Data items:

***

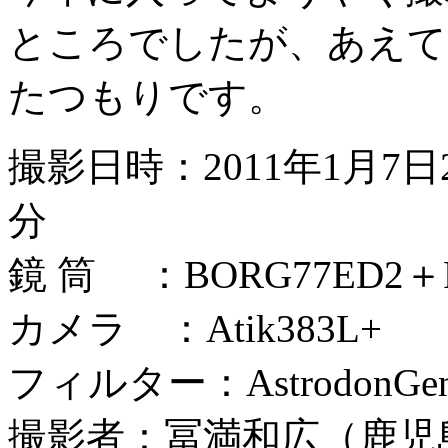
ところでしたが、あえて
たつもりです。
撮影日時：2011年1月7日21時
分
鏡 筒 ：BORG77ED2＋
カメラ ：Atik383L+
フィルター：AstrodonGe
撮影者：冨満和広（鹿児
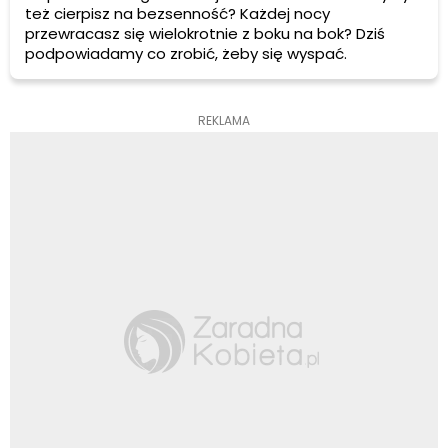
też cierpisz na bezsenność? Każdej nocy
przewracasz się wielokrotnie z boku na bok? Dziś
podpowiadamy co zrobić, żeby się wyspać.
REKLAMA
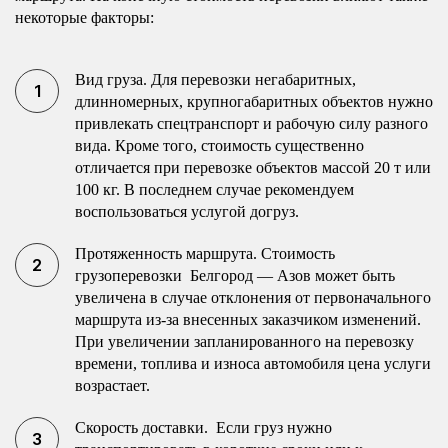
некоторые факторы:
Вид груза. Для перевозки негабаритных,
длинномерных, крупногабаритных объектов нужно
привлекать спецтранспорт и рабочую силу разного
вида. Кроме того, стоимость существенно
отличается при перевозке объектов массой 20 т или
100 кг. В последнем случае рекомендуем
воспользоваться услугой догруз.
Протяженность маршрута. Стоимость
грузоперевозки Белгород — Азов может быть
увеличена в случае отклонения от первоначального
маршрута из-за внесенных заказчиком изменений.
При увеличении запланированного на перевозку
времени, топлива и износа автомобиля цена услуги
возрастает.
Скорость доставки. Если груз нужно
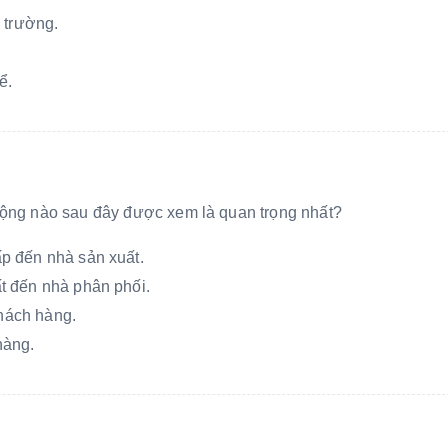
 trường.
ể.
 động nào sau đây được xem là quan trọng nhất?
p đến nhà sản xuất.
t đến nhà phân phối.
khách hàng.
hàng.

***

EXERCISE DETAILS:
Set the records down again exactly, with no pictures.

FINAL ANSWER:
ところでしたが、あえて
たつもりです。
撮影日時：2011年1月7日21時
分
鏡 筒 ：BORG77ED2＋
カメラ ：Atik383L+
フィルター：AstrodonGe
撮影者：冨満和広（鹿児
też cierpisz na bezsenność? Każdej nocy
przewracasz się wielokrotnie z boku na bok? Dziś
podpowiadamy co zrobić, żeby się wyspać.
REKLAMA
некоторые факторы:
Вид груза. Для перевозки негабаритных,
длинномерных, крупногабаритных объектов нужно
привлекать спецтранспорт и рабочую силу разного
вида. Кроме того, стоимость существенно
отличается при перевозке объектов массой 20 т или
100 кг. В последнем случае рекомендуем
воспользоваться услугой догруз.
Протяженность маршрута. Стоимость
грузоперевозки Белгород — Азов может быть
увеличена в случае отклонения от первоначального
маршрута из-за внесенных заказчиком изменений.
При увеличении запланированного на перевозку
времени, топлива и износа автомобиля цена услуги
возрастает.
Скорость доставки. Если груз нужно
 trường.
ể.
 động nào sau đây được xem là quan trọng nhất?
p đến nhà sản xuất.
t đến nhà phân phối.
khách hàng.
hàng.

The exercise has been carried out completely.